There was one more gift that Erv was to buy Iris that could be considered a bit adventurous, and this time it happened on Valentine’s Day in 1992. At this point, Iris hadn’t been up in her beloved airplane for a few years. So at age 55, Erv bought her skydiving lessons. Of course, Iris loved it. She recollected there was a lot of instruction, reading and signing of papers. She said, “It was like signing your life away.” When she recalled the event she said, “We sat on the floor of an older airplane, very closely with 10 or 12 other people, all who were going to jump out of the airplane. Every person took turns jumping.” Iris was tandem jumping with one of the instructors, and she was responsible for pulling the ripcord. Iris said, “I was so busy looking around, amazed with the view, I forgot to pull the ripcord.” Luckily, the instructor remembered.
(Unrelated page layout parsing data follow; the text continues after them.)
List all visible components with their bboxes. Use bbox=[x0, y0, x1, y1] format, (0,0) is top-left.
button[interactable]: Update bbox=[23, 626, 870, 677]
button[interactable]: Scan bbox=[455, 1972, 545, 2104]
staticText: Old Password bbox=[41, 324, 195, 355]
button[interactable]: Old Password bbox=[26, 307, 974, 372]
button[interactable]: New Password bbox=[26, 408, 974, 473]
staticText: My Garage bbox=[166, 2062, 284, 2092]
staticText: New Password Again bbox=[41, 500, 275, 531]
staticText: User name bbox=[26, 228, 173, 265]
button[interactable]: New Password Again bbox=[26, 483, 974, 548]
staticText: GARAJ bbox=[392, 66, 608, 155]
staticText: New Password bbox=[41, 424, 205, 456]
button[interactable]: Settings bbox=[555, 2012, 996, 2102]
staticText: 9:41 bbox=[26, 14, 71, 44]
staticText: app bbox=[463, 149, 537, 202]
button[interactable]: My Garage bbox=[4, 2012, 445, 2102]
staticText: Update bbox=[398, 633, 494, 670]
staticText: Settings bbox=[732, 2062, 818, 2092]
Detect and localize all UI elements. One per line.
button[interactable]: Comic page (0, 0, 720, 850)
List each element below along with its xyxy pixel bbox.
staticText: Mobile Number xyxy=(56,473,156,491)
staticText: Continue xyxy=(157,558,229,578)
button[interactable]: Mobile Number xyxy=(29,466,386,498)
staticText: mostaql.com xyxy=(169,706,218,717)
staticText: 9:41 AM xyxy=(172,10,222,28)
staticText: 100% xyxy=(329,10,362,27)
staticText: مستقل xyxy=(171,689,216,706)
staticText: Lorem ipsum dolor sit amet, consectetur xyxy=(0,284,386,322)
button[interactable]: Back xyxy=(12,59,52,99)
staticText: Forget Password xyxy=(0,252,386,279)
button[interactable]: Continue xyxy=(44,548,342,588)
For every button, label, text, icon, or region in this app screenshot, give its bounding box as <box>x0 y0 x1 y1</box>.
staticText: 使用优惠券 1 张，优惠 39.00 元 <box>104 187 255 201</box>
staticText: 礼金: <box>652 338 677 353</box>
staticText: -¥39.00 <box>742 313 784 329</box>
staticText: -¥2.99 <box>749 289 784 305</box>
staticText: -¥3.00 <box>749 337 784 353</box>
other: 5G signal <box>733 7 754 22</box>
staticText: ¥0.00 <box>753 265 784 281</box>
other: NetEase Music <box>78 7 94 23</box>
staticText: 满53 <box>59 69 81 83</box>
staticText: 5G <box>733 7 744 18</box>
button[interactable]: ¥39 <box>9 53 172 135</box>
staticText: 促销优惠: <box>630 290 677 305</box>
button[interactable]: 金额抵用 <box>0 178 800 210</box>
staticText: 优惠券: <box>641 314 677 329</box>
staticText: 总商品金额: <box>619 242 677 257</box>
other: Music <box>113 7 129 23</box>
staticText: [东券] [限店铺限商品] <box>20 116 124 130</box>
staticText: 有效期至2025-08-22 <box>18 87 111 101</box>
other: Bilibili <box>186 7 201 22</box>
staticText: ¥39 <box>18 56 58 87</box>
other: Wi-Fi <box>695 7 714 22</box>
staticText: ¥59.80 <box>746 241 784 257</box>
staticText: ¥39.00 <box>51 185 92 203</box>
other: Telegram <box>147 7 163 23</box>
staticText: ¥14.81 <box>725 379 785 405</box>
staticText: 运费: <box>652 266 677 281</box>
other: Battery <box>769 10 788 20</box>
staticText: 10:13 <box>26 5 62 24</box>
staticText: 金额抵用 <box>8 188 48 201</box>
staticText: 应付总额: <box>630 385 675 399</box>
What other adventures lay in store for Iris now that she is 81 years old? She still loves to fish, and her and Erv take their boat out to different lakes in the area. She makes sure she brings her friends from her coffee club plenty of sunfish to keep them happy. Iris said she really would like to go on a hot air balloon ride, not just up and down, but really go somewhere. She also thought ziplining sounded fun. Iris said, “If you’re in good health and physically fit, you shouldn’t let your age prevent you from doing what you want to do.”
Gifts of adventure have a way to keep on giving with the memories that they leave. First there was the motorcycle, then the flying lessons and airplane, and finally the skydiving. Not to mention all the traveling Erv and Iris have done together. Erv knew exactly the right gifts to get his wife. Iris said, “Erv doesn’t mind me saying that he has always been trying to do away with me since he married me, first with the motorcycle, then flying lessons and finally skydiving.”